When a gas is heated up, its molecules gain energy and start to move more quickly. They make more impacts.
This increases the pressure the gas is exerting. Increasing the gas temperature produces increased pressure.
Cooling has an opposite effect. The particles lose energy and slow down. They make fewer impacts.
Pressure falls.
So, for a fixed amount of gas, higher temperatures produce higher pressures. And lower temperatures produce lower pressures.
This is put to use in compression-ignition or diesel engines. Air in the combustion chamber is highly compressed by the piston. This causes such a large rise in air temperature that when fuel is sprayed into it, the mixture ignites.
Pressure & volume
The cylinder of a bicycle pump contains air. Its exit is sealed with a pressure gauge.
As the plunger is pushed in, the air is forced into a smaller volume. At the same time, the pressure gauge shows an increase in pressure.
It is this increase in pressure that allows the pump to do its work.
When the plunger is pulled out, the volume occupied by the gas grows larger, and the pressure drops.
Larger volume, smaller pressure
Smaller volume, higher pressure.
Pressure and volume are in what is called an inverse relation. As one rises, the other falls.
Temperature & energy
The temperature of a gas is a measure of how much energy it has. And the more energy it has, the more work it can do.
This is because heating gas particles makes them move faster, and they exert larger and larger pressure on the surfaces of their container
Higher pressure means the particles exert increased force. Until eventually, they are able to do work.
This is especially true for the very high temperatures generated in combustion. The more energy the air-fuel mixture has, the more force it exerts on the piston, and the more work the piston can do. That’s what happens during the power stroke.

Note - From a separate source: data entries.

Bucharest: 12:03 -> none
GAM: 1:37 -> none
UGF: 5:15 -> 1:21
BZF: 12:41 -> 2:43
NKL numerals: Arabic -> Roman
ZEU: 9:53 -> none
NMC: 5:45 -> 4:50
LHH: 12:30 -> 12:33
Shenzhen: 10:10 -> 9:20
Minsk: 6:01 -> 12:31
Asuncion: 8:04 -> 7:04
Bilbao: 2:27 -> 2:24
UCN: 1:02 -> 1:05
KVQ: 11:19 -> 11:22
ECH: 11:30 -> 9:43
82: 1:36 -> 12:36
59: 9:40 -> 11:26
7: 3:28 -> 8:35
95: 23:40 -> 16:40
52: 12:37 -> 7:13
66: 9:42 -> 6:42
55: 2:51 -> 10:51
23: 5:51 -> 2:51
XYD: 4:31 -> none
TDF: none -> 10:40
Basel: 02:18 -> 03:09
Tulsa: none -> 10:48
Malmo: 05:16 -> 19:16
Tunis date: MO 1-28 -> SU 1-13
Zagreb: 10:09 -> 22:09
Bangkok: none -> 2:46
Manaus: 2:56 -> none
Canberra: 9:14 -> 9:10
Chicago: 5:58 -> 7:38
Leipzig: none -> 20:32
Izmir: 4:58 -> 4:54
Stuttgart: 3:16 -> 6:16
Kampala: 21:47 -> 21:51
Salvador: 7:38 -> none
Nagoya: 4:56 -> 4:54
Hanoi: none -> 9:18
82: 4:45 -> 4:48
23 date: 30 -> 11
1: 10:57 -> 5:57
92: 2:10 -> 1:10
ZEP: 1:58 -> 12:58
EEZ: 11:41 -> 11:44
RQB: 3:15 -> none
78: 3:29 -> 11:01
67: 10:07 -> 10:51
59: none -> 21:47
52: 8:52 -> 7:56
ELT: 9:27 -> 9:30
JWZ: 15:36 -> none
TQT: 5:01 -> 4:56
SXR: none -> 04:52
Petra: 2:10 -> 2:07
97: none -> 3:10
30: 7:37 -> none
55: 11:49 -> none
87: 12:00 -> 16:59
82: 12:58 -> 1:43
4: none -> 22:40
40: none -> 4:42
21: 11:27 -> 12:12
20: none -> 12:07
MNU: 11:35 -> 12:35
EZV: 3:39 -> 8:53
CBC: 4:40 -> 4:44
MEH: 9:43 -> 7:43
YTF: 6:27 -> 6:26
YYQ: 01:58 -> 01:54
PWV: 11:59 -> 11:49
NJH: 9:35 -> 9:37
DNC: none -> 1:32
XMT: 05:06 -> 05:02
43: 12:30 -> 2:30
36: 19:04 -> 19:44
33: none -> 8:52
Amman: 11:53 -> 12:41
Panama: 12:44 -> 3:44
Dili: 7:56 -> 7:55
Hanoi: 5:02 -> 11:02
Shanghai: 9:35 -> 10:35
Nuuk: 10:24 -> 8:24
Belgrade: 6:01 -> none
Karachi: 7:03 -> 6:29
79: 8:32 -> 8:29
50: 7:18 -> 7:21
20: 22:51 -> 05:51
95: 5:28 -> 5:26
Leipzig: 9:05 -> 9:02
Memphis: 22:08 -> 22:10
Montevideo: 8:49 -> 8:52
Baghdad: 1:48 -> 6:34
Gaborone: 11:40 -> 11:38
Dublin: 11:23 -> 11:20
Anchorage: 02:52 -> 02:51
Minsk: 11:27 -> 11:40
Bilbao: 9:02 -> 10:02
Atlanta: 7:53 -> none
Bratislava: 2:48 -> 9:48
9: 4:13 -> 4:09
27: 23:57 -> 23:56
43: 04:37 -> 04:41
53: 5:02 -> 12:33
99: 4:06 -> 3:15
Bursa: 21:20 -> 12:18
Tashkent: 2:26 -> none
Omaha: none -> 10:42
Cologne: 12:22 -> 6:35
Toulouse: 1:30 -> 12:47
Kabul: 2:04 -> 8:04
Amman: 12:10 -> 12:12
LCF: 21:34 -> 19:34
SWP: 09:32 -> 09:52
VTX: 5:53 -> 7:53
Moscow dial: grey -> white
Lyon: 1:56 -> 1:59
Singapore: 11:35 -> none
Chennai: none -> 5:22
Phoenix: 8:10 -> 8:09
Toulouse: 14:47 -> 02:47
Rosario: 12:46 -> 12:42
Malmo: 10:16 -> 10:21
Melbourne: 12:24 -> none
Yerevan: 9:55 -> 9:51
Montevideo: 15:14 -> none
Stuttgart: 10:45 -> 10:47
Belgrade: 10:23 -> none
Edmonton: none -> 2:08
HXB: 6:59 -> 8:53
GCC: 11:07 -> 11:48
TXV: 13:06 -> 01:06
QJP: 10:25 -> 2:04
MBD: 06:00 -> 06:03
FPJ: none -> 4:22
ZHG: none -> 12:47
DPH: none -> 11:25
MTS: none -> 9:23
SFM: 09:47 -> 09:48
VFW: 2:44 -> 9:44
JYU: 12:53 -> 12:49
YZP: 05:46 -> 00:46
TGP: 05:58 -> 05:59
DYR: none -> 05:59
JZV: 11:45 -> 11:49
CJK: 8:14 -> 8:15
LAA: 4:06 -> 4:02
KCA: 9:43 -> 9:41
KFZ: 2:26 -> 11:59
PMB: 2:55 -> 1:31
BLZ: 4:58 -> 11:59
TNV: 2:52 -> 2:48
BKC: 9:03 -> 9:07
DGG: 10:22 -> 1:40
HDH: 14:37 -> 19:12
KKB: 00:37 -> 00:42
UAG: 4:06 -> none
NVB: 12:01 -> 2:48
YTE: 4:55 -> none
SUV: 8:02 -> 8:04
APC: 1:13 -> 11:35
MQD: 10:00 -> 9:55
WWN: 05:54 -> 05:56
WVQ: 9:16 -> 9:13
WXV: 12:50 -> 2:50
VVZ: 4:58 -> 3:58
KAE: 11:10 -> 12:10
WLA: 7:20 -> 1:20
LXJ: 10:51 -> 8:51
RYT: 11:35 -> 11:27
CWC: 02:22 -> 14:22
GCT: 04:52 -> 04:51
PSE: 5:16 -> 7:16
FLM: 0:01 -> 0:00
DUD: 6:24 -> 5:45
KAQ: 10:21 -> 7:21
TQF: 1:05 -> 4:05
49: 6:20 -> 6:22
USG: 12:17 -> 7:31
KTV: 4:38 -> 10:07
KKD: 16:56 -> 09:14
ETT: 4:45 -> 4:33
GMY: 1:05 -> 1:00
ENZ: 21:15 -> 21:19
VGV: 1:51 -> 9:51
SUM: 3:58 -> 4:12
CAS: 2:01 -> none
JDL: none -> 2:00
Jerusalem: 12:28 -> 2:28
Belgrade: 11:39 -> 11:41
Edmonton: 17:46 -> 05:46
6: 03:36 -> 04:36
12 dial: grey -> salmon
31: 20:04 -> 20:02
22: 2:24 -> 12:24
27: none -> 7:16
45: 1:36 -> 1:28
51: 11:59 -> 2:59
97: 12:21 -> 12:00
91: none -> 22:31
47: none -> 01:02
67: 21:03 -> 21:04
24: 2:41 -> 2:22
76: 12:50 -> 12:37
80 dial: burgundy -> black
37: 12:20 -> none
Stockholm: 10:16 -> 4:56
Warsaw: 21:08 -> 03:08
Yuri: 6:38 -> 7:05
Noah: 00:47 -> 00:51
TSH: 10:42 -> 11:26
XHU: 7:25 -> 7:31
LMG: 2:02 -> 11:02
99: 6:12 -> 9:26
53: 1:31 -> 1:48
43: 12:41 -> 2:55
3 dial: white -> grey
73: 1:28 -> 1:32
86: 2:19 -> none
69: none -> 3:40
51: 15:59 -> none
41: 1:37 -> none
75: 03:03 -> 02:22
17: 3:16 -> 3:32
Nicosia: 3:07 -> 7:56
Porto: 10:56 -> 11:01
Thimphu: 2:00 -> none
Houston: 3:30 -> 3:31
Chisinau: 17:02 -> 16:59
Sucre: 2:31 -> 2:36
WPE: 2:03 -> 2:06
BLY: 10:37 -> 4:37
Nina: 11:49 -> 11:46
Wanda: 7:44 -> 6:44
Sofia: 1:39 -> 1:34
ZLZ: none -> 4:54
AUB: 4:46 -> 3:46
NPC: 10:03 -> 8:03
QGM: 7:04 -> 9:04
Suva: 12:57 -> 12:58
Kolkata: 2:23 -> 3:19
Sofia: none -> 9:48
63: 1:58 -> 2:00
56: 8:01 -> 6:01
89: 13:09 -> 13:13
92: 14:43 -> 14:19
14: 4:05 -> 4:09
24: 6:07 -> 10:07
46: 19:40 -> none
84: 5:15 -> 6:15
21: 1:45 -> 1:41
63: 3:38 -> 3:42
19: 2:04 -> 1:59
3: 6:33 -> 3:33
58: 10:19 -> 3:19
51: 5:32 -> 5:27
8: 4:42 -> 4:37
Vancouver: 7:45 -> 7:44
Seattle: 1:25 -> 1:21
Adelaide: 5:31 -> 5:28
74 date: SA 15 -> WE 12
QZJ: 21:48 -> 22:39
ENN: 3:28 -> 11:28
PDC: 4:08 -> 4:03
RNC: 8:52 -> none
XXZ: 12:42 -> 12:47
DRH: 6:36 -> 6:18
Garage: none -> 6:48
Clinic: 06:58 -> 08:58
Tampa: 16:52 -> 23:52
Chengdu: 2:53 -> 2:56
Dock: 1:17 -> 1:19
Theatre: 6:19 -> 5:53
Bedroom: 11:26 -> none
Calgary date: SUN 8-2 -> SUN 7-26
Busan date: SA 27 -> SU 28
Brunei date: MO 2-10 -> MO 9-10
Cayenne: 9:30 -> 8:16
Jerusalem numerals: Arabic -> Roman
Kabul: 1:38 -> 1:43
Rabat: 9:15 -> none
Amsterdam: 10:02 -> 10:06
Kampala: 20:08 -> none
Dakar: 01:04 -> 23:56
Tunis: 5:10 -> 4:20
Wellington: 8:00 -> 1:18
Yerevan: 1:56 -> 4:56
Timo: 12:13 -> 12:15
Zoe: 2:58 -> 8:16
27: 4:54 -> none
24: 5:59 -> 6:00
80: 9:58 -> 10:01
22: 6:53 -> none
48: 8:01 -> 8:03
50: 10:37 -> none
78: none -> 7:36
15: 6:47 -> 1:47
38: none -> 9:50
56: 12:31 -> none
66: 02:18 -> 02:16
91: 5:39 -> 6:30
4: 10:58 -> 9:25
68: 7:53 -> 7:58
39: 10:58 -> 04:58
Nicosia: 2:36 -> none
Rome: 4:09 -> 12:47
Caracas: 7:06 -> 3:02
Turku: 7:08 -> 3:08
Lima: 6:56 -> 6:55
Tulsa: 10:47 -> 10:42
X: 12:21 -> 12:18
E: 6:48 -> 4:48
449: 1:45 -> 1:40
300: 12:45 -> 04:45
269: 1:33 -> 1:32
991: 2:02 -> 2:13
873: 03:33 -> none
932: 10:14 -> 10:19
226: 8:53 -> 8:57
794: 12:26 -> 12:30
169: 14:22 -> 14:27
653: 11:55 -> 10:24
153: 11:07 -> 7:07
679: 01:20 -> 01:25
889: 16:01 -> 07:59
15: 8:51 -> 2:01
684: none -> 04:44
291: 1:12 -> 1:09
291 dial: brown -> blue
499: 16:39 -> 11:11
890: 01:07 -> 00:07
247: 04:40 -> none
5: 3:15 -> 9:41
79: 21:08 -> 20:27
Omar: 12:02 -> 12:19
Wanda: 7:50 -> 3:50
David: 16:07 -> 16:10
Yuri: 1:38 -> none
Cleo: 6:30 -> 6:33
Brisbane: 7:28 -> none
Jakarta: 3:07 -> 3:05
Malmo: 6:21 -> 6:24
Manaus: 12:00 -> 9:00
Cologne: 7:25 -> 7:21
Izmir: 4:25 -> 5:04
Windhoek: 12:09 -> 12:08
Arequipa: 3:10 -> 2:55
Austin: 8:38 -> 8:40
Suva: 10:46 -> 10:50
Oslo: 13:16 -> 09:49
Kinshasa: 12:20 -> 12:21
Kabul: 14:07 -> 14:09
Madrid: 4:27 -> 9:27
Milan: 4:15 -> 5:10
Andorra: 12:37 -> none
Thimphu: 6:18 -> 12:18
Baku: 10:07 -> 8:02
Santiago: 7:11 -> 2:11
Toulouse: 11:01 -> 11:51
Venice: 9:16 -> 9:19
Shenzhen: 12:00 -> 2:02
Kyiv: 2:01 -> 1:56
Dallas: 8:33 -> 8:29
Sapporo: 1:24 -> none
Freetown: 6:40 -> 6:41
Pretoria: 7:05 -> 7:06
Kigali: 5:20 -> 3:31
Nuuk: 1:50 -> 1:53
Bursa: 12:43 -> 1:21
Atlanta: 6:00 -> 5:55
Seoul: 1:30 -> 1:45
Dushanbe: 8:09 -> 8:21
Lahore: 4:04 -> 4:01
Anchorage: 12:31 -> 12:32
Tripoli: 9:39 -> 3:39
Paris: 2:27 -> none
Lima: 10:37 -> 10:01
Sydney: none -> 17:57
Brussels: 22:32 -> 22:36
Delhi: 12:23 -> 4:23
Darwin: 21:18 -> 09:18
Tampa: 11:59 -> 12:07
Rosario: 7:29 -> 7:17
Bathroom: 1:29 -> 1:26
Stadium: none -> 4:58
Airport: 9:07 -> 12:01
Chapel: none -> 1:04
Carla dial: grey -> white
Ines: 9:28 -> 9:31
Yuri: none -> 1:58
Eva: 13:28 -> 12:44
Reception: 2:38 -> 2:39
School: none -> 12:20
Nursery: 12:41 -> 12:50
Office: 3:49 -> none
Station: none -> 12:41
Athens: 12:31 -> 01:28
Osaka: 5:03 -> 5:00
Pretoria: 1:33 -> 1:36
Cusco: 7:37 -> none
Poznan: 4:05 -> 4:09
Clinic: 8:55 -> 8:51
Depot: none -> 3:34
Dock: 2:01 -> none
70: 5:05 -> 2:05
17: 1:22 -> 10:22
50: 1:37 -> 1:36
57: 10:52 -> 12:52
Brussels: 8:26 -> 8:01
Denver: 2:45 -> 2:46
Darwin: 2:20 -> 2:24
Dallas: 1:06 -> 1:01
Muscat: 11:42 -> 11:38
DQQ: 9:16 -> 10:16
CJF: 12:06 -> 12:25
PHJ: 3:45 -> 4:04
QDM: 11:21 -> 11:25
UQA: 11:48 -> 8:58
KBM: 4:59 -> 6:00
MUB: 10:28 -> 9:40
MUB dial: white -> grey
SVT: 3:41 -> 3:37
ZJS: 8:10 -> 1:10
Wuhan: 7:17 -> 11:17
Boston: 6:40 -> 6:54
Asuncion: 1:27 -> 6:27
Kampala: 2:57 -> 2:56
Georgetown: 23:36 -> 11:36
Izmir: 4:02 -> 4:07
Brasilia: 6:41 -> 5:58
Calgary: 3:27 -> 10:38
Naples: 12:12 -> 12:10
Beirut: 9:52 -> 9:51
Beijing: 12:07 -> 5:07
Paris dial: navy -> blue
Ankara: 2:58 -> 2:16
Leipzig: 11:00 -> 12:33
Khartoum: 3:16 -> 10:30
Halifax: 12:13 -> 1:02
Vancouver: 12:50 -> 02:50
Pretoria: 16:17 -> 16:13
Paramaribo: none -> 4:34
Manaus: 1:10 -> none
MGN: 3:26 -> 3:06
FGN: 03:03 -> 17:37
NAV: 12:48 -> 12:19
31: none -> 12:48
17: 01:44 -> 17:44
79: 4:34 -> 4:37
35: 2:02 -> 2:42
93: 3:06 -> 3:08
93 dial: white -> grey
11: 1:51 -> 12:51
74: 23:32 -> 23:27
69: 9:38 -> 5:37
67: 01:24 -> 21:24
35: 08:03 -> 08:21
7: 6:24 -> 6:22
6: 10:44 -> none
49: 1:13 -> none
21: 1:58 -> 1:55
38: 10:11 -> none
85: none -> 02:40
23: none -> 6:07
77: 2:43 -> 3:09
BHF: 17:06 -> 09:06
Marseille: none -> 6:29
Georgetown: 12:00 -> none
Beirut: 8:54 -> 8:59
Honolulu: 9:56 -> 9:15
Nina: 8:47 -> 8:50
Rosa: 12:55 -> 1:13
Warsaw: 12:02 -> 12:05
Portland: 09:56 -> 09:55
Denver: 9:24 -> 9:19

Understanding power and torque
When an piston is forced down the cylinder during the power stroke it applies the force to the connecting rod. The connecting rod then causes the crankshaft to turn. The force that makes the crankshaft turn is called torque. The metric unit for the measurement of torque is newton meters, the imperial measurement is pounds feet.
If we assume that a shaft has a lever attached perpendicular to its axis, and that lever is 1 meter long. If a force of 100 newton were applied to the end of the lever, the torque applied to the shaft is 100 newton per meter or 100 newton meters. Similarly if a force of 100 pounds were applied to the end of the lever that was 1 foot long, the torque applied to the shaft is 100 pounds er foot or 100 pounds feet.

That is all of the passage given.